I saw the ground below and started to go down on my knees-I might just have been able to crawl across by myself, I suppose-when he reached back, gripped my forearm, and drew me after him. It was done so quickly that I had no time to get sick and lose my balance. His fingers were like steel clamps.
Then, we were level with the kitchens and I could see the conical bases of their ten squat chimneys stretching away to the right. Miller led the way to the left. The flat space here was over thirty feet wide and I had no trouble. There was a four-foot rise then, which brought us over the big room with the exhibition of miniatures and glass in it. Ahead, I could see the whole of one cupola and, beyond it, the top of another smaller one. The smaller one, I knew, was the one on the roof of the Treasury Museum.
Miller began to move more slowly and carefully as he skirted the big cupola. Every now and again he stopped. Then I saw him lower himself over a ledge. When his feet found whatever there was below, only his head and shoulders were showing.

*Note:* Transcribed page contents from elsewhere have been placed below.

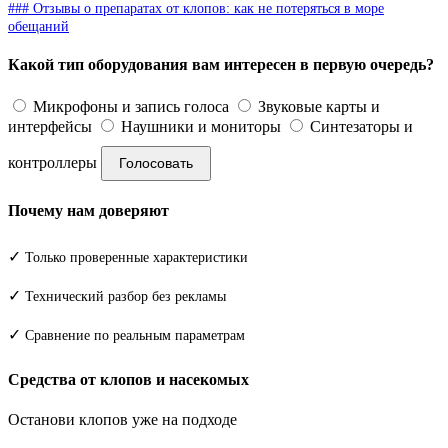
### Отзывы о препаратах от клопов: как не потеряться в море
обещаний
Какой тип оборудования вам интересен в первую очередь?
Микрофоны и запись голоса
Звуковые карты и
интерфейсы
Наушники и мониторы
Синтезаторы и
контроллеры
Голосовать
Почему нам доверяют
✓
Только проверенные характеристики
✓
Технический разбор без рекламы
✓
Сравнение по реальным параметрам
Средства от клопов и насекомых
Останови клопов уже на подходе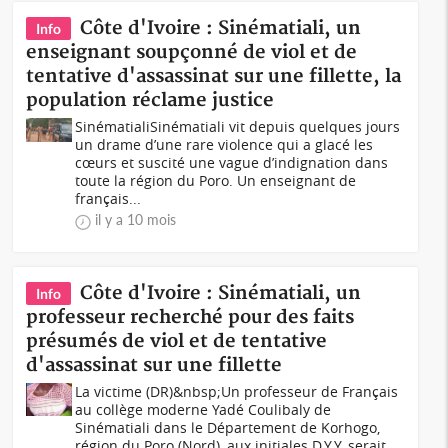
Côte d'Ivoire : Sinématiali, un
Info
enseignant soupçonné de viol et de
tentative d'assassinat sur une fillette, la
population réclame justice
SinématialiSinématiali vit depuis quelques jours
un drame d’une rare violence qui a glacé les
cœurs et suscité une vague d’indignation dans
toute la région du Poro. Un enseignant de
français...
il y a 10 mois
Côte d'Ivoire : Sinématiali, un
Info
professeur recherché pour des faits
présumés de viol et de tentative
d'assassinat sur une fillette
La victime (DR)&nbsp;Un professeur de Français
au collège moderne Yadé Coulibaly de
Sinématiali dans le Département de Korhogo,
région du Poro (Nord), aux initiales D.Y.Y, serait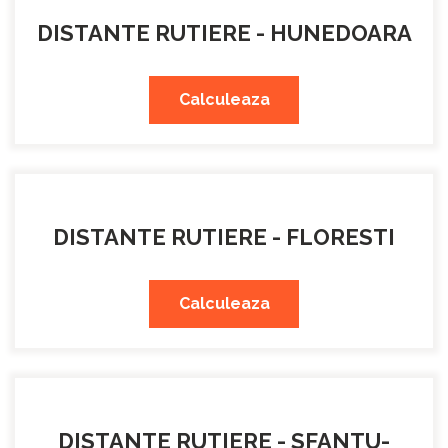
DISTANTE RUTIERE - HUNEDOARA
Calculeaza
DISTANTE RUTIERE - FLORESTI
Calculeaza
DISTANTE RUTIERE - SFANTU-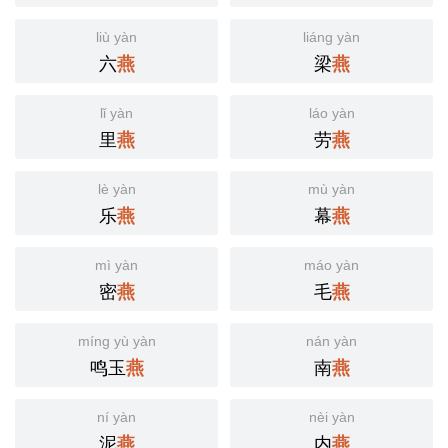
liù yàn
liáng yàn
六
梁
燕
燕
lǐ yàn
láo yàn
里
劳
燕
燕
lè yàn
mù yàn
乐
幕
燕
燕
mì yàn
máo yàn
密
毛
燕
燕
míng yù yàn
nán yàn
鸣玉
南
燕
燕
ní yàn
nèi yàn
泥
内
燕
燕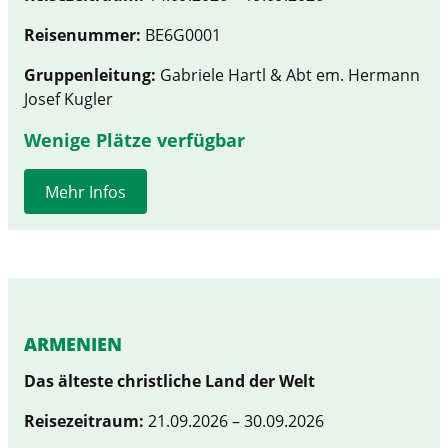
Reisenummer:
BE6G0001
Gruppenleitung:
Gabriele Hartl & Abt em. Hermann
Josef Kugler
Wenige Plätze verfügbar
Mehr Infos
ARMENIEN
Das älteste christliche Land der Welt
Reisezeitraum:
21.09.2026 – 30.09.2026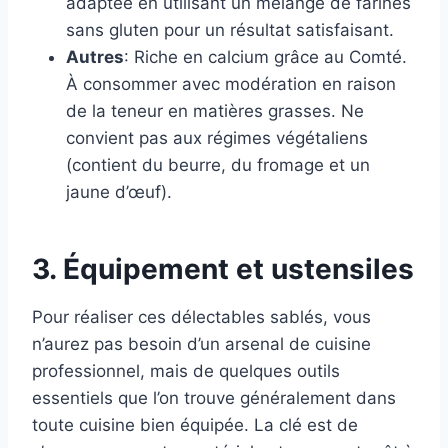
adaptée en utilisant un mélange de farines
sans gluten pour un résultat satisfaisant.
Autres
: Riche en calcium grâce au Comté.
À consommer avec modération en raison
de la teneur en matières grasses. Ne
convient pas aux régimes végétaliens
(contient du beurre, du fromage et un
jaune d’œuf).
3. Équipement et ustensiles
Pour réaliser ces délectables sablés, vous
n’aurez pas besoin d’un arsenal de cuisine
professionnel, mais de quelques outils
essentiels que l’on trouve généralement dans
toute cuisine bien équipée. La clé est de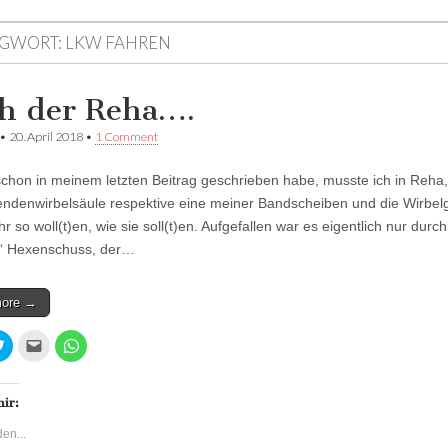
GWORT:
LKW FAHREN
h der Reha….
•
20. April 2018
•
1 Comment
schon in meinem letzten Beitrag geschrieben habe, musste ich in Reha
ndenwirbelsäule respektive eine meiner Bandscheiben und die Wirbel
r so woll(t)en, wie sie soll(t)en. Aufgefallen war es eigentlich nur durc
n“ Hexenschuss, der…
more →
K
K
K
l
l
l
i
i
i
c
c
c
k
k
k
,
,
e
mir:
u
u
n
m
m
,
en...
ü
d
u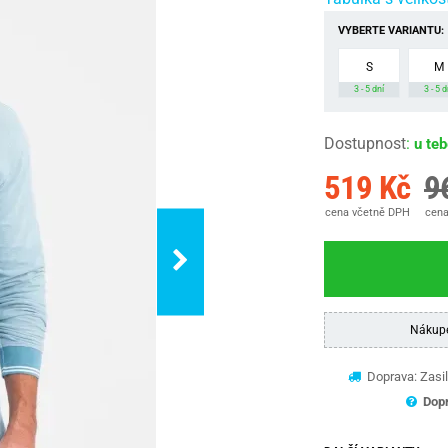
VYBERTE VARIANTU:
S
M
3 - 5 dní
3 - 5 d
Dostupnost
:
u te
519 Kč
9
cena včetně DPH
cena
Nákup
Doprava: Zasil
Dopr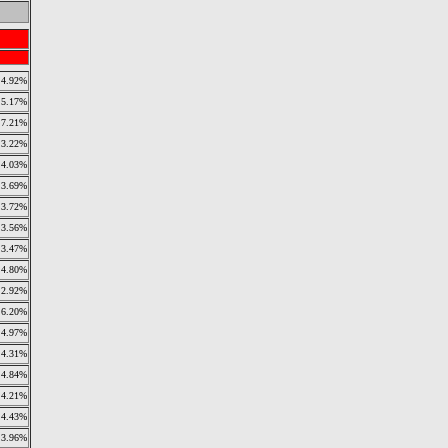
4.92%
5.17%
7.21%
3.22%
4.03%
3.69%
3.72%
3.56%
3.47%
4.80%
2.92%
6.20%
4.97%
4.31%
4.84%
4.21%
4.43%
3.96%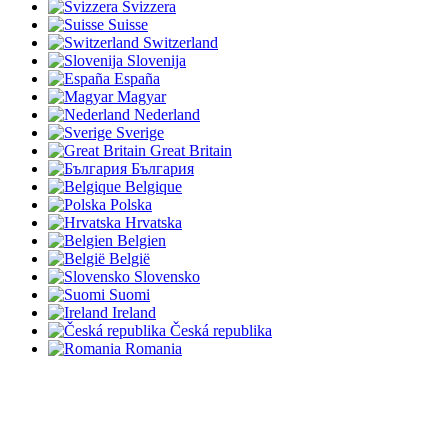
Svizzera
Suisse
Switzerland
Slovenija
España
Magyar
Nederland
Sverige
Great Britain
България
Belgique
Polska
Hrvatska
Belgien
België
Slovensko
Suomi
Ireland
Česká republika
Romania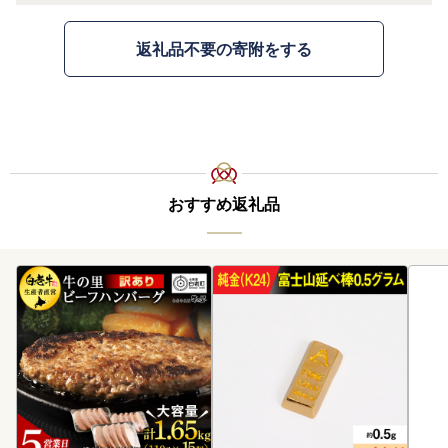
返礼品不要の寄附をする
おすすめ返礼品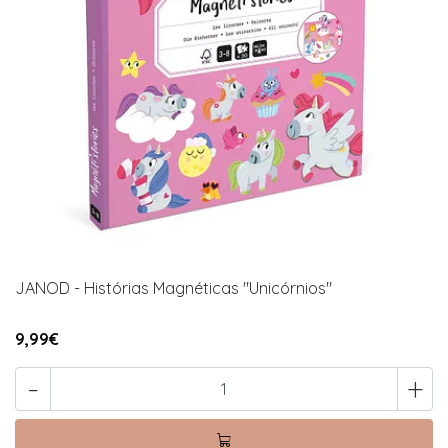
JANOD - Histórias Magnéticas "Unicórnios"
9,99€
-
+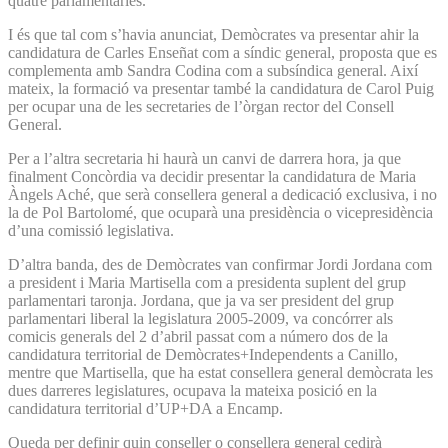
quatre parlamentàries.
I és que tal com s’havia anunciat, Demòcrates va presentar ahir la
candidatura de Carles Enseñat com a síndic general, proposta que es
complementa amb Sandra Codina com a subsíndica general. Així
mateix, la formació va presentar també la candidatura de Carol Puig
per ocupar una de les secretaries de l’òrgan rector del Consell
General.
Per a l’altra secretaria hi haurà un canvi de darrera hora, ja que
finalment Concòrdia va decidir presentar la candidatura de Maria
Àngels Aché, que serà consellera general a dedicació exclusiva, i no
la de Pol Bartolomé, que ocuparà una presidència o vicepresidència
d’una comissió legislativa.
D’altra banda, des de Demòcrates van confirmar Jordi Jordana com
a president i Maria Martisella com a presidenta suplent del grup
parlamentari taronja. Jordana, que ja va ser president del grup
parlamentari liberal la legislatura 2005-2009, va concórrer als
comicis generals del 2 d’abril passat com a número dos de la
candidatura territorial de Demòcrates+Independents a Canillo,
mentre que Martisella, que ha estat consellera general demòcrata les
dues darreres legislatures, ocupava la mateixa posició en la
candidatura territorial d’UP+DA a Encamp.
Queda per definir quin conseller o consellera general cedirà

I was following round the big cupola, and had started to move away from it towards the ledge, when Miller turned and beckoned to me. He had moved a yard or two towards the outer edge of the roof, so I changed direction towards him. That is how it was that when I came to the ledge I saw too much.
There was the vaulted roof of the Treasury, and the cupola with a flat space about four feet wide all around the base of it. That is where Miller was standing. But beyond him there was nothing, just a great black emptiness, and then, horribly far away below, the faint white hairline of a road in the moonlight.
I felt myself starting to lose my balance and fall, so I knelt down quickly and clung to the lead surface of the roof. Then I began retching. I couldn’t help it; I’ve never been able to help it. From what I’ve heard from people who get seasick, that must be the same sort of feeling; only my feeling about heights is worse.
I had nothing in my stomach to throw up, but that didn’t make any difference. My stomach went on trying to throw up.
Fischer began kicking me and hissing at me to be silent. Miller reached up and dragged me by the ankles down over the ledge, then made me sit with my back against the side of the cupola. He shoved my head hard between my knees. I heard a scuffling noise as he helped Fischer down off the ledge, then their whispering.
“Will he be all right?”
“He will have to be.”
“The fat fool.” Fischer kicked me as I started to retch again.
Miller stopped him. “That will do no good. You will have to help. As long as he gets no nearer the edge it may be possible.”